You are viewing a plain text version of this content. The canonical link for it is here.

Posted to user@oozie.apache.org by Mike Grimes <ma...@mtu.edu> on 2016/04/13 23:16:22 UTC

Running SparkSubmit on certain nodes

Hi,

Apologies if this has been answered before - I did some searching but
wasn't able to come up with anything helpful.

I'm attempting to run a pyspark job in yarn-cluster mode using Oozie on a
medium sized cluster, where Spark is only installed on the master node.
Normally the SparkSubmit class, when used in this mode, handles
distributing work to the slave nodes via YARN.

My issue stems from the fact that when running such a spark job via Oozie,
the container that is launched for SparkSubmit is ran on a random slave
node, which assumes has Spark (and therefore, necessary configuration such
as spark-defaults.conf, and spark-env.sh) is installed locally, leading to
issues like the one seen in https://issues.apache.org/jira/browse/OOZIE-2482
.

Is this an issue anyone else has ran into before?
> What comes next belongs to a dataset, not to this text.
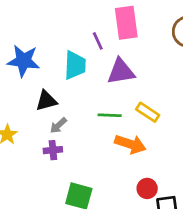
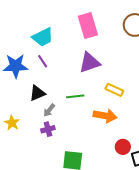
purple line: (98, 41) -> (43, 61), moved
cyan trapezoid: (75, 65) -> (43, 37), moved, turned 70
green line: (110, 115) -> (75, 96), moved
Is there work being done
in Oozie being done to address this assumption which places unnecessary
constraints on the user? I have yet to come across a method of ensuring a
specific job gets launched on a particular node, or seen any documentation
referring to this problem.

If I can provide more information, please don't hesitate to ask.

Best,

Re: Running SparkSubmit on certain nodes

Posted by Jaydeep Vishwakarma <ja...@inmobi.com>.

If you are running job using spark-action the job will randomly launch to
any node. At same time spark action use spark libraries to run spark job.
Spark libraries have all set of jar what is essential to run any spark job.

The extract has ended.